McConnell also said Tuesday that he, Boehner and Obama plan soon to begin discussions on a "topline" government spending limit for the next two fiscal years.

Obama spoke to Boehner and McConnell on Sept. 17 at the two leaders' request, and reiterated his call for congressional Republicans to sit down with Democrats to work out a budget, an administration official said.

The administration's goals for a spending deal include longstanding requests: Ending spending caps, raising the debt ceiling and renewing the authorization for the U.S. Export-Import Bank.

The official, who requested anonymity to discuss internal deliberations, didn't say whether the administration was seeking to reach a two-year budget deal with Republican leaders.

White House Press Secretary Josh Earnest has repeatedly said it's up to Democrats and Republicans to determine the parameters of a long-term spending plan.

On the stopgap spending measure, McConnell and Boehner had said that although they too want to cancel federal funds for Planned Parenthood, they wouldn't go along with conservative Republicans' willingness to shut down the government over the issue.
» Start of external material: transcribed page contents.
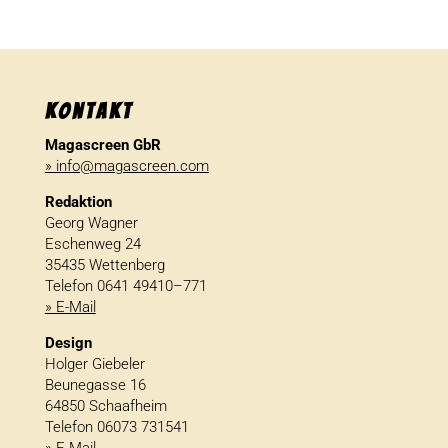
Kontakt
Magascreen GbR
» info@magascreen.com
Redaktion
Georg Wagner
Eschenweg 24
35435 Wettenberg
Telefon 0641 49410–771
» E-Mail
Design
Holger Giebeler
Beunegasse 16
64850 Schaafheim
Telefon 06073 731541
» E-Mail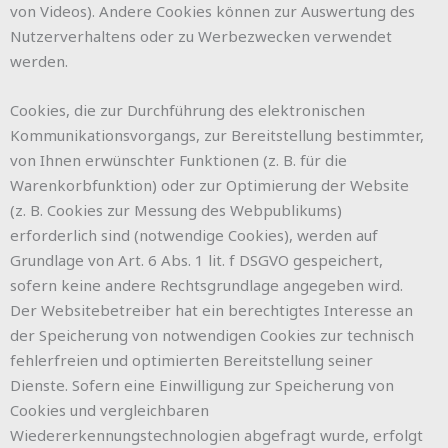
von Videos). Andere Cookies können zur Auswertung des
Nutzerverhaltens oder zu Werbezwecken verwendet
werden.
Cookies, die zur Durchführung des elektronischen
Kommunikationsvorgangs, zur Bereitstellung bestimmter,
von Ihnen erwünschter Funktionen (z. B. für die
Warenkorbfunktion) oder zur Optimierung der Website
(z. B. Cookies zur Messung des Webpublikums)
erforderlich sind (notwendige Cookies), werden auf
Grundlage von Art. 6 Abs. 1 lit. f DSGVO gespeichert,
sofern keine andere Rechtsgrundlage angegeben wird.
Der Websitebetreiber hat ein berechtigtes Interesse an
der Speicherung von notwendigen Cookies zur technisch
fehlerfreien und optimierten Bereitstellung seiner
Dienste. Sofern eine Einwilligung zur Speicherung von
Cookies und vergleichbaren
Wiedererkennungstechnologien abgefragt wurde, erfolgt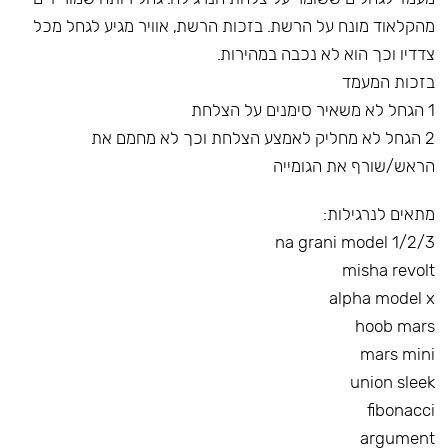
מהקלאוד מונח על הרשת. בזכות הרשת, אוויר מגיע לגחל מכל
צדדיו וכך הוא לא נכבה במהירות.
בזכות המעמד
1 הגחל לא משאיר סימנים על הצלחת
2 הגחל לא מחליק לאמצע הצלחת וכך לא מחמם את
הראש/שורף את הגומייה
מתאים לנרגילות:
na grani model 1/2/3
misha revolt
alpha model x
hoob mars
mars mini
union sleek
fibonacci
argument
The dispute between Boehner and members of his Republican caucus led in part to his decision last week to resign from Congress at the end of October.

Boehner on Wednesday set an election to choose the next speaker for Oct. 8. The chamber's second-ranking Republican, Majority Leader Kevin McCarthy of California, is the frontrunner to replace Boehner.

'Fed up'

Representative Markwayne Mullin of Oklahoma, one of about 30 Republican conservatives who had said they were prepared to shut down the government over Planned Parenthood, sent an e-mail to fellow Republicans on Monday complaining that the short-term spending measure was being "shoved down our throats at the eleventh hour."

Mullin said Americans will remain "fed up" with government unless Republicans use the House leadership change to "hire leaders instead of promoting them based on longevity."

House Republicans met Tuesday evening to discuss their priorities and leadership. Boehner ally Tom Cole of Oklahoma said as he departed that no date had been set for an election to replace the speaker and perhaps other top leaders. Asked what was being accomplished with the meeting, he said, "people will feel better when they leave."

"It was everybody saying the right things but very few specifics," Republican Peter King of New York told reporters after the session broke up. "It was candid and people talked to get it out of your system. It served a purpose. Anger was in there. There was a lot of anger from last week on all sides."

New shutdown threat

A new shutdown threat could arise in December if conservatives again try to attach language defunding Planned Parenthood to a government funding measure.

Conservatives have said they are outraged by undercover videos purporting to show Planned Parenthood officials discussing reimbursement for providing tissue from aborted fetuses to researchers.

The organization has said it doesn't sell fetal tissue for profit, and instead receives the cost of collecting and delivering it. Senate Democrats blocked an earlier measure that would defund the women's reproductive health-care group.

Cecile Richards, president of the Planned Parenthood Federation of America, told a House committee Tuesday that the organization follows the law in providing fetal tissue for research, and that claims based on undercover videos made by anti-abortion groups are "offensive and categorically untrue." Bloomberg Philanthropies provides financial support for Planned Parenthood.